Last updated: Sep 5, 2024

  • I love it when the Bible gives Emily Post-like tips that are both wise and easy to follow.

  • I am shy to admit that I have followed the advice given all those years ago by a wise archbishop to a bewildered young man: that moments of unbelief 'don't matter,' that if you return to a practice of the faith, faith will return.

  • We need not take refuge in supernatural gods to explain our saints and sages and heroes and statesmen, as if to explain our disbelief that mere unaided human beings could be that good or wise.

  • Teachers believe they have a gift for giving; it drives them with the same irrepressible drive that drives others to create a work of art or a market or a building.

  • Art does not exist for politics, or for instruction- it exists primarily for pleasure, or it is nothing.

  • I've always been a bit of a mix between art and technology. I used to paint a lot, but I'm not very good with my hands. It has always been a fusion between my computer gaming interests and being exposed to the rich data of society that we live in.

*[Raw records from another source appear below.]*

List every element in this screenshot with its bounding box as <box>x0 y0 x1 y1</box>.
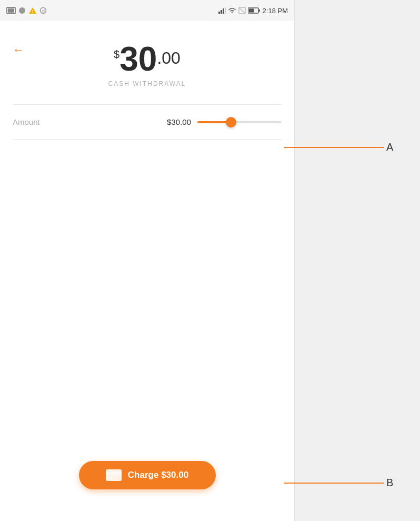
svg-rect-1 <box>8 8 14 13</box>
svg-rect-14 <box>258 9 260 12</box>
svg-rect-10 <box>225 7 226 14</box>
amount-row: Amount $30.00 <box>13 113 282 131</box>
amount-whole: 30 <box>119 42 157 76</box>
svg-point-2 <box>19 7 25 14</box>
amount-slider[interactable] <box>197 121 282 123</box>
annotation-b: B <box>284 477 393 489</box>
charge-button[interactable]: Charge $30.00 <box>79 461 216 489</box>
battery-icon <box>248 7 261 14</box>
annotation-line-b <box>284 483 384 484</box>
svg-rect-9 <box>223 8 224 14</box>
signal-icon <box>218 7 226 14</box>
sim-card-icon <box>6 7 16 14</box>
charge-button-label: Charge $30.00 <box>128 470 188 480</box>
wifi-icon <box>228 7 236 14</box>
divider-top <box>13 104 282 105</box>
amount-display: $ 30 .00 <box>114 42 181 76</box>
card-icon <box>106 469 122 481</box>
transaction-type-label: CASH WITHDRAWAL <box>108 80 186 87</box>
status-bar: ! ↺ <box>0 0 294 21</box>
circle-icon <box>18 7 26 14</box>
amount-value: $30.00 <box>167 117 191 126</box>
annotation-label-b: B <box>386 477 393 489</box>
warning-icon: ! <box>28 7 37 14</box>
svg-text:!: ! <box>32 9 34 14</box>
svg-text:↺: ↺ <box>42 9 45 14</box>
status-bar-left-icons: ! ↺ <box>6 7 47 14</box>
currency-symbol: $ <box>114 48 119 61</box>
charge-button-container: Charge $30.00 <box>79 461 216 489</box>
svg-rect-8 <box>221 10 222 14</box>
svg-rect-7 <box>218 12 220 14</box>
svg-rect-15 <box>248 9 254 13</box>
back-button[interactable]: ← <box>13 43 24 57</box>
svg-line-12 <box>239 8 245 13</box>
status-bar-right: 2:18 PM <box>218 7 288 15</box>
svg-rect-18 <box>107 477 112 479</box>
annotation-line-a <box>284 147 384 148</box>
annotation-label-a: A <box>386 141 393 153</box>
sim-off-icon <box>238 7 246 14</box>
amount-cents: .00 <box>157 48 180 68</box>
amount-label: Amount <box>13 117 40 126</box>
divider-bottom <box>13 139 282 140</box>
phone-frame: ! ↺ <box>0 0 295 521</box>
slider-thumb[interactable] <box>226 117 236 127</box>
annotation-a: A <box>284 141 393 153</box>
app-content: ← $ 30 .00 CASH WITHDRAWAL Amount $30.00 <box>0 21 294 159</box>
status-time: 2:18 PM <box>263 7 288 15</box>
sync-icon: ↺ <box>39 7 47 14</box>
svg-rect-17 <box>106 472 122 475</box>
header-area: ← $ 30 .00 CASH WITHDRAWAL <box>13 32 282 96</box>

  • All my life I've been aware of the Second World War humming in the background. I was born 10 years after it was finished, and without ever seeing it. It formed my generation and the world we lived in. I played Hurricanes and Spitfires in the playground, and war films still form the basis of all my moral philosophy. All the men I've ever got to my feet for or called sir had been in the war.

  • Is it a particularly British trait to so utterly adore truly appalling men, from Tony Hancock through to Steptoe and Alf Garnett, Captain Mainwaring, Rigsby, Del Boy, Victor Meldrew and on to David Brent from The Office. The most deeply adored characters are all simply vile.

  • A devotee should be fixed in the conclusion that, the spiritual master cannot be subject to criticism and should never be considered equal to a common man.

  • Ale, man, ale's the stuff to drink for fellows whom it hurts to think.